This package is intended to provide a method whereby the Pvalues of a set of GO annotations can be determined for a set of genes, based on the number of genes that exist in the particular genome (or in a selected background distribution from the genome), and their annotation, and the frequency with which the GO nodes are annotated across the provided set of genes.
The Pvalue is simply calculated using the hypergeometric distribution as the probability of x or more out of n genes having a given annotation, given that G of N have that annotation in the genome in general. We chose the hypergeometric distribution (sampling without replacement) since it is more accurate, though slower to calculate, than the binomial distibution (sampling with replacement).
In addition, a corrected pvalue can be calculated, to correct for multiple hypothesis testing. The correction factor used is the total number of nodes to which the provided list of genes are annotated, excepting any nodes which have only a single annotation in the background, as a priori, we know that these cannot be significantly enriched.
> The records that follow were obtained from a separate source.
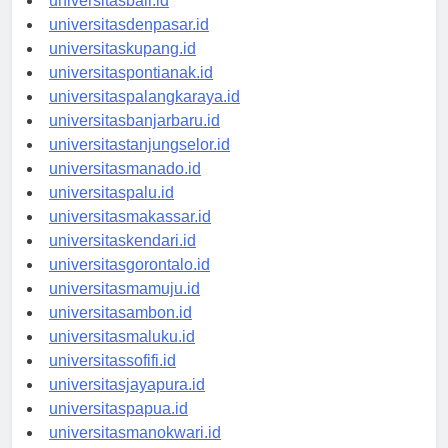
universitasbali.id
universitasdenpasar.id
universitaskupang.id
universitaspontianak.id
universitaspalangkaraya.id
universitasbanjarbaru.id
universitastanjungselor.id
universitasmanado.id
universitaspalu.id
universitasmakassar.id
universitaskendari.id
universitasgorontalo.id
universitasmamuju.id
universitasambon.id
universitasmaluku.id
universitassofifi.id
universitasjayapura.id
universitaspapua.id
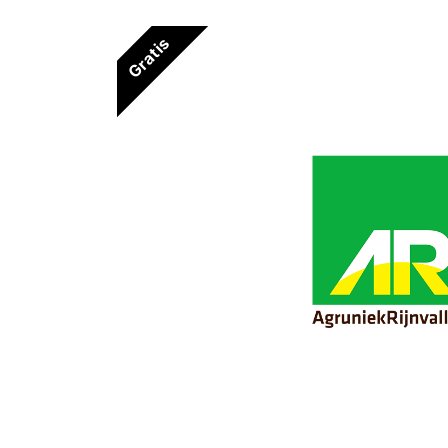
Gratis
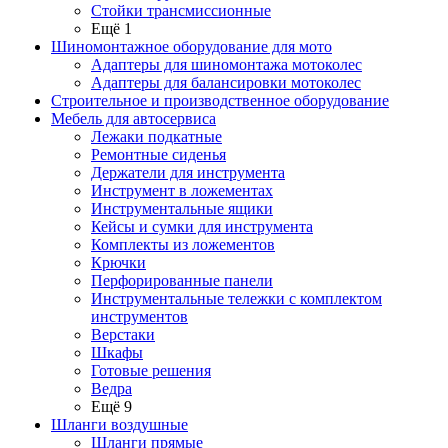
Стойки трансмиссионные
Ещё 1
Шиномонтажное оборудование для мото
Адаптеры для шиномонтажа мотоколес
Адаптеры для балансировки мотоколес
Строительное и производственное оборудование
Мебель для автосервиса
Лежаки подкатные
Ремонтные сиденья
Держатели для инструмента
Инструмент в ложементах
Инструментальные ящики
Кейсы и сумки для инструмента
Комплекты из ложементов
Крючки
Перфорированные панели
Инструментальные тележки с комплектом
инструментов
Верстаки
Шкафы
Готовые решения
Ведра
Ещё 9
Шланги воздушные
Шланги прямые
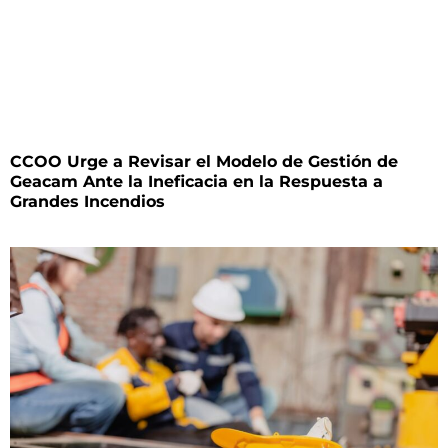
CCOO Urge a Revisar el Modelo de Gestión de
Geacam Ante la Ineficacia en la Respuesta a
Grandes Incendios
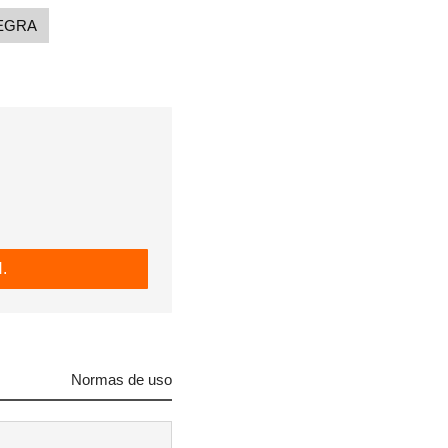
EGRA
.
Normas de uso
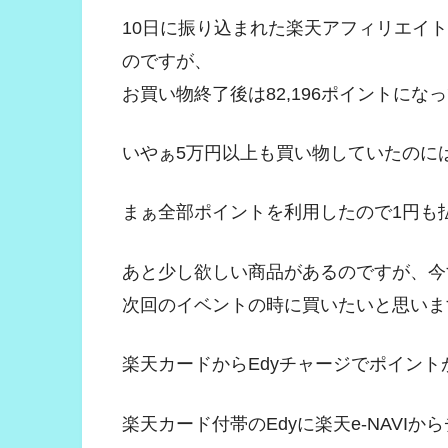
10日に振り込まれた楽天アフィリエイト報
のですが、
お買い物終了後は82,196ポイントにな
いやぁ5万円以上も買い物していたのに
まぁ全部ポイントを利用したので1円も払
あと少し欲しい商品があるのですが、今
次回のイベントの時に買いたいと思いま
楽天カードからEdyチャージでポイン
楽天カード付帯のEdyに楽天e-NAVI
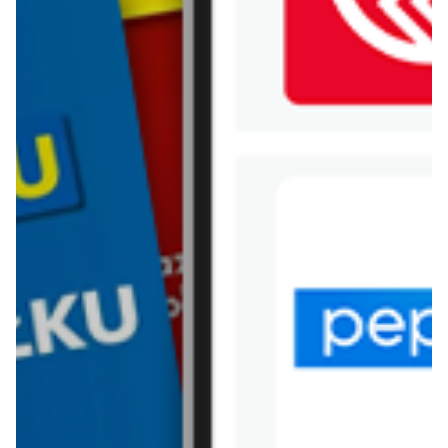
WIĘCEJ GAZETEK
BIEDRONKA HOME
ARCHIWALNA GAZETKA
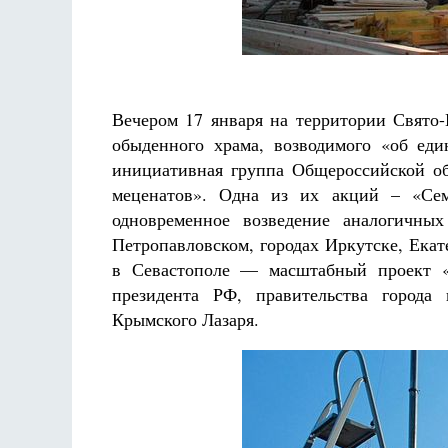
Разлуки не будет
Фредерика де Грааф
Вечером 17 января на территории Свято-
обыденного храма, возводимого «об еди
инициативная группа Общероссийской о
меценатов». Одна из их акций – «Сем
одновременное возведение аналогичных
Петропавловском, городах Иркутске, Ека
в Севастополе — масштабный проект «
президента РФ, правительства города
Крымского Лазаря.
The client has access to both the corrected and uncorrected values. It is also possible to correct the pvalue using 1000 simulations, which control the Family Wise Error Rate  using this option suggests that the Bonferroni correction is in fact somewhat liberal, rather than conservative, as might be expected. Finally, the False Discovery Rate can also be calculated.
The general idea is that a list of genes may have been identified for some reason, e.g. they are coregulated, and TermFinder can be used to find out if any nodes annotate the set of genes to a level which is extremely improbable if the genes had simply been picked at random.